Yolov8 training with AzureML and the az CLI

8 min readApr 27, 2023

Azure Machine Learning provides a comprehensive solution for managing the entire lifecycle of machine learning models. This tutorial will explore using AzureML to train and continuously improve a machine-learning model. Here we will train the Yolov8 object detection model developed by Ultralytics.

Prerequisites

An AzureML workspace.
Install the Azure CLI.
Install the az cli AzureML extension.
Sign in using az login.

Configure your workspace and resource group

Let’s configure your default workspace and resource group. It will avoid specifying your AzureML workspace and resource group for every AzureML command. If you don’t configure it you will need to append the -w <your-azureml-workspace> -g <your-resource-group> options to all your `az ml` commands.

az configure --defaults workspace=<your-workspace-name> group=<your-resource-group-name>

Create an azureml folder

Let’s create an azureml folder where we will store all our azureml resource definitions.

mkdir azureml

Create an AzureML environment

We need to create an AzureML environment with all the required dependencies to run our training.

Let’s create a folder azureml-environment, it will contain the docker-context to build the environment. In this folder, let’s add a Dockerfile with the required dependencies to run our training:

FROM pytorch/pytorch:2.0.0-cuda11.7-cudnn8-runtime

# Downloads to user config dir
ADD https://ultralytics.com/assets/Arial.ttf https://ultralytics.com/assets/Arial.Unicode.ttf /root/.config/Ultralytics/

# Install linux packages
ENV DEBIAN_FRONTEND noninteractive
RUN apt update
RUN TZ=Etc/UTC apt install -y tzdata
RUN apt install --no-install-recommends -y gcc git zip curl htop libgl1-mesa-glx libglib2.0-0 libpython3-dev gnupg g++

# Security updates
# https://security.snyk.io/vuln/SNYK-UBUNTU1804-OPENSSL-3314796
RUN apt upgrade --no-install-recommends -y openssl tar

RUN pip install ultralytics==8.0.132
RUN pip install azureml-mlflow==1.52.0
RUN pip install mlflow==2.4.2

Now let’s create a yaml file to define our environment, let’s call it environment.yaml and store it in the azureml folder.
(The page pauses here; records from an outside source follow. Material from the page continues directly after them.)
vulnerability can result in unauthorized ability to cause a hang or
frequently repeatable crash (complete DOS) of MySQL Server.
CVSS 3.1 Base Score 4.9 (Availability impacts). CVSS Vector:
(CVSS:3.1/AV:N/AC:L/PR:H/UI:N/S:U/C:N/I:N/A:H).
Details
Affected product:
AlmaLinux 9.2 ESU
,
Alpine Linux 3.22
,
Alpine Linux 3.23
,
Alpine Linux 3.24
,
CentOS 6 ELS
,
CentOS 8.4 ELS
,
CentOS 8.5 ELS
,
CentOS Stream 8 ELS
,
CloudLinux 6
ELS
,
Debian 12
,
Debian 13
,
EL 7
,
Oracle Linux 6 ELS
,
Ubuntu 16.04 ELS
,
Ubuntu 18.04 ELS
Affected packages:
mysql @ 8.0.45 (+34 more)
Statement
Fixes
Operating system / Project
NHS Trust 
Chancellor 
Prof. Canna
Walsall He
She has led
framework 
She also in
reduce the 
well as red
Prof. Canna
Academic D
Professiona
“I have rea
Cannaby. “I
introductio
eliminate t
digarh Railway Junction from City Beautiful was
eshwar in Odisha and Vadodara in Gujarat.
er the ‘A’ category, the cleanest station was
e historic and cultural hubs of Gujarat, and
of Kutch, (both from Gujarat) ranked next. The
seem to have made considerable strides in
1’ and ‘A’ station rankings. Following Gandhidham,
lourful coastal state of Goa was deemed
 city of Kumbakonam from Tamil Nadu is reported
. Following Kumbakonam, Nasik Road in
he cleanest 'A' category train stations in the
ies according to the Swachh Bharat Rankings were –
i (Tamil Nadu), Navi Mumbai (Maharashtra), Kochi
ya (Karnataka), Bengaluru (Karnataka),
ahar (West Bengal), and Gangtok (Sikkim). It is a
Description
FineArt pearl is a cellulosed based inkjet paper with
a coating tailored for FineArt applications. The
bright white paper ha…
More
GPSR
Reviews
$schema: https://azuremlschemas.azureedge.net/latest/environment.schema.json
name: yolov8-environment
build:
  path: ../azureml-environment

`build.path` contains the path of the docker-context relative to the location of the yaml definition file.

So far your folder structure should be:

azureml/
├── environment.yaml
├── azureml-environment/
│   ├── Dockerfile

Now create the AzureML environment:

az ml environment create -f azureml/environment.yaml

Now you should be able to see your environment in AzureML studio.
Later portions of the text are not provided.